Through my tears, I heard a knock on my hotel door. I didn’t know why Lola hadn’t booked me on a flight until five. That seemed like an impossibly long time to wait to leave, and now I had company. It had to be Ash. Who else could it be? But I didn’t think I could handle seeing him again.

He’d looked so devastated when I’d ended things at the park. Of course, that was the whole plan. If he’d laughed it off and said “no problem, sweetheart” the whole thing would have been a waste. The world would have learned what it already knew: Ash Black was an asshole. I’d been the only one out of the loop on that.

A knock again. Keeping the deadbolt chain on the door, I opened it a crack. Connor.

I sighed deeply. “What do you want?”

“Hey, now. Is that any way to greet your old friend Connor?” He leered at me.

“How did you find out where I was staying?” Only Lola knew, and I’d only told her about an hour ago. She’d arranged for a car to come pick me up at three.

“Lola knew you might need a shoulder to cry on.” There was that grin again. It gave me the creeps.

“I’m not really in the mood, Connor. Sorry.” I moved to shut the door right in his face. Such rude behavior from the librarian! But I was long past worrying about offending Connor.

His foot jammed into the door quick and fast, stopping me. The chain still held it closed, though. Suddenly, I felt glad I’d left it on.

“Come on now. Ash is out of the picture. We can pick up where we left off.”

“What are you talking about?” This man was disgusting. And why was he so relentless with me? It couldn’t be because he found me irresistibly sexy. He surrounded himself with far more X-rated eye candy than me. No, he must get off on going after something that belonged to Ash. Ick.

“Don’t tell me you don’t remember, luv?” Now he laid on the Irish brogue thick. “That night at the party. You were all over me.”

“I was not.”

“Let me help you remember. Unlock this door and let me in.” He gave me what I figured he thought was a charming smile. He was a rich and famous guy, so I guess it worked on lots of people. Not on me, though.

On me, it had the opposite effect. I got a cold chill down my spine and I remembered, clearly, when I’d seen that exact smile before. He’d been handing me a strange-tasting glass of punch at the New Year’s Eve party. It all came together.

“You drugged me,” I realized, out loud. “Didn’t you?”

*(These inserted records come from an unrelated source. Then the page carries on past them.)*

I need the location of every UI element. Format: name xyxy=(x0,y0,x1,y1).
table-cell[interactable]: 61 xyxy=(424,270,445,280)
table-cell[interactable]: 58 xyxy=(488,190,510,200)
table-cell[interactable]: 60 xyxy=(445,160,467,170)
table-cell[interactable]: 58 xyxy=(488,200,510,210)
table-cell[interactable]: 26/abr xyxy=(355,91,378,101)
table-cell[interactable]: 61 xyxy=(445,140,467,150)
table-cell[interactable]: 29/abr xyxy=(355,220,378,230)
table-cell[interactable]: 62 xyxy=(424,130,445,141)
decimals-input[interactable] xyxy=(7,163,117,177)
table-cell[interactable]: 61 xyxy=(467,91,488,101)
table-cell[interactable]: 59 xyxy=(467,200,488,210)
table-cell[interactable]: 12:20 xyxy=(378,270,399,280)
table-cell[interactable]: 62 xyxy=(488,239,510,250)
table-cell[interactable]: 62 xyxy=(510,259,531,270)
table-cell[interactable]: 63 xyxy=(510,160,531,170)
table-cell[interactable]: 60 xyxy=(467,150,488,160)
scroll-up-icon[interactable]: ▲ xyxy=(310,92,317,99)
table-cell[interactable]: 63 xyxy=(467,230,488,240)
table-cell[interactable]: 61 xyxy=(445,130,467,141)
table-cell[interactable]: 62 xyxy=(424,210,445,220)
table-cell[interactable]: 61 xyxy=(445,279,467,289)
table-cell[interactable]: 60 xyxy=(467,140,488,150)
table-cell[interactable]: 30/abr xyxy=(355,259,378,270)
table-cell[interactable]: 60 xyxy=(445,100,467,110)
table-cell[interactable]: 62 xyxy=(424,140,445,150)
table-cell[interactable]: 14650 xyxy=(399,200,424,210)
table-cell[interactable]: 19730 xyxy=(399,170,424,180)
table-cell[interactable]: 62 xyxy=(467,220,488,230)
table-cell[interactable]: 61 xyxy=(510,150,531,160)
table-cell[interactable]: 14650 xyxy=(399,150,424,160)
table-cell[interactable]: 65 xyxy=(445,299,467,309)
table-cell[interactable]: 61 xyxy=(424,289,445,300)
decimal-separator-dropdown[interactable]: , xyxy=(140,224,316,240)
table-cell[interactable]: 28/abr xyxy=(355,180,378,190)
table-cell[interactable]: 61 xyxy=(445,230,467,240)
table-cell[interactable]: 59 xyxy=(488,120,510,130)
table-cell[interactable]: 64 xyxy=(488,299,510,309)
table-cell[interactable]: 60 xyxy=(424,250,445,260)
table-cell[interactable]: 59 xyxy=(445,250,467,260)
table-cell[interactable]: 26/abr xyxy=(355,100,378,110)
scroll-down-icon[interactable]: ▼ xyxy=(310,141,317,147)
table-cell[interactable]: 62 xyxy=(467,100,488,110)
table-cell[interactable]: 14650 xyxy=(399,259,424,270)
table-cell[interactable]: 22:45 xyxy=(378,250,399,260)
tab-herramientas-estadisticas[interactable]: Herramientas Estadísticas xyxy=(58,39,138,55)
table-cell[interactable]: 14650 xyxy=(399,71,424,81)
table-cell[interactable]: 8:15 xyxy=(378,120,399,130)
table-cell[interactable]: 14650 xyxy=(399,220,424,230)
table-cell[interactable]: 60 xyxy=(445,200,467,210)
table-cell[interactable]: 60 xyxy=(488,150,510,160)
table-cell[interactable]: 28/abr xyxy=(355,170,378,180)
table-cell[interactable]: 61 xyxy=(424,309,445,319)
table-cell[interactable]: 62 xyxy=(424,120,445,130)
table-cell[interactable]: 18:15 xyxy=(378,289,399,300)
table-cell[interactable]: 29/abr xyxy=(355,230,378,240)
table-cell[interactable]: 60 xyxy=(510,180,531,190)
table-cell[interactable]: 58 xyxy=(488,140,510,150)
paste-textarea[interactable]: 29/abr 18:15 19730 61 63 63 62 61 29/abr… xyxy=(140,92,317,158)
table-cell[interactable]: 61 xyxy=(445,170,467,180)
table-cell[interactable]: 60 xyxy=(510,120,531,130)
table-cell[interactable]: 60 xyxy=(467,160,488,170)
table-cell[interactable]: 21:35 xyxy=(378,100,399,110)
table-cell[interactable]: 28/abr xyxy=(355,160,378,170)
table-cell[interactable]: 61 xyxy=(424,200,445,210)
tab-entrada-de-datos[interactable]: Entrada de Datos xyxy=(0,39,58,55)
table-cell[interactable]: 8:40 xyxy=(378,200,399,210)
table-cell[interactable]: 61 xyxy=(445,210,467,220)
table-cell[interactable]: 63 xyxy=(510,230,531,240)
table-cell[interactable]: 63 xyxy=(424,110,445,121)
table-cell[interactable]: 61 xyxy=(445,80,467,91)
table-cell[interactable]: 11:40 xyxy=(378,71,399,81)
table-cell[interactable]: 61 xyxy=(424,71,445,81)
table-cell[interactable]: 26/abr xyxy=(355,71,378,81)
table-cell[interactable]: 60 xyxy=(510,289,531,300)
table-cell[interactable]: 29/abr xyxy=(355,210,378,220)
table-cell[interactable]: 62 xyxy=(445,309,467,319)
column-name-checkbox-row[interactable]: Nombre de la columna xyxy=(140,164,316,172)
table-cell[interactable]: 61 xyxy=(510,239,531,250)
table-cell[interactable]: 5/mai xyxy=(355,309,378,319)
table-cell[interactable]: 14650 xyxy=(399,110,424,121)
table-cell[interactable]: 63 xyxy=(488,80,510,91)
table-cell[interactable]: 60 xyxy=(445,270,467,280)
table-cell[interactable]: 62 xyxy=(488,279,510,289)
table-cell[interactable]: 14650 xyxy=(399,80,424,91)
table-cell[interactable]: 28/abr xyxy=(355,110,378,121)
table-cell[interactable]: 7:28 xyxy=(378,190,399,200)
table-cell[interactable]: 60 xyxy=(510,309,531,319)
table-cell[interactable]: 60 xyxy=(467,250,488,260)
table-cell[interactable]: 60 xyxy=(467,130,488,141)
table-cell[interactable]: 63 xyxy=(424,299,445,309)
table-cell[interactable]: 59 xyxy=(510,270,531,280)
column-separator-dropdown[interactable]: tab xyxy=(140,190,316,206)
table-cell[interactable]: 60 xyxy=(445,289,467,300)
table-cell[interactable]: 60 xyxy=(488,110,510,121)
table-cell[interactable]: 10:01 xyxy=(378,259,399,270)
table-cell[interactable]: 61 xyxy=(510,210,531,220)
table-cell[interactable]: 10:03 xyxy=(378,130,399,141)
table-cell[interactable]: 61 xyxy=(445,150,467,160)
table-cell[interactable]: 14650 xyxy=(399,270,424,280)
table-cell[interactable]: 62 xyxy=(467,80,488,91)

“That’s quite an accusation.” He stepped back, hands up in surrender, feigning hurt.

“That night at the party,” I insisted. “You did, didn’t you?”

“Sometimes a girl needs help loosening up. It was for your own good.” He gave me a wink. “Am I right?”

I’d show him loosening up. In a move I later recognized could have gone very badly, I unfastened the chain on that deadbolt and stepped right into the hallway with him.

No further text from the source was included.